### Task prompt:
Calculate how many lines in the following records hold the word "bhawan", and report that number without comment.

### Data provided:
┄┄┄┄┄┄┄┄┄┄

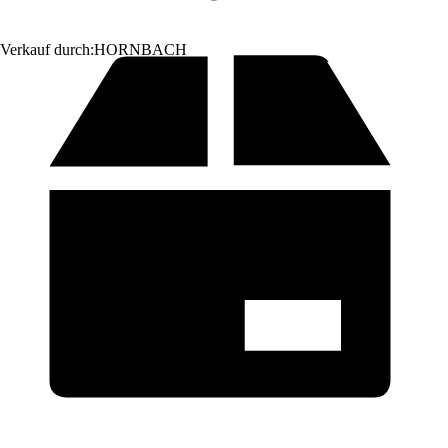
Verkauf durch:
HORNBACH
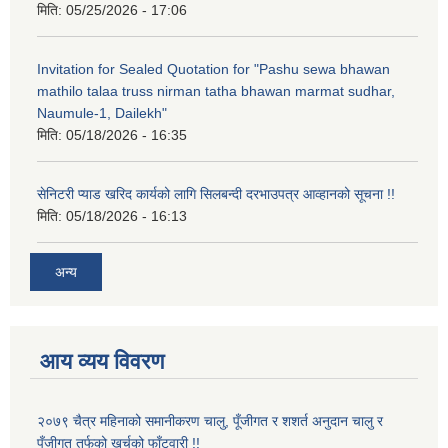
मिति:
05/25/2026 - 17:06
Invitation for Sealed Quotation for "Pashu sewa bhawan
mathilo talaa truss nirman tatha bhawan marmat sudhar,
Naumule-1, Dailekh"
मिति:
05/18/2026 - 16:35
सेनिटरी प्याड खरिद कार्यको लागि सिलबन्दी दरभाउपत्र आव्हानको सूचना !!
मिति:
05/18/2026 - 16:13
अन्य
आय व्यय विवरण
२०७९ चैत्र महिनाको समानीकरण चालु, पूँजीगत र शशर्त अनुदान चालु र
पूँजीगत तर्फको खर्चको फाँटवारी !!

┄┄┄┄┄┄┄┄┄┄

### Result:
2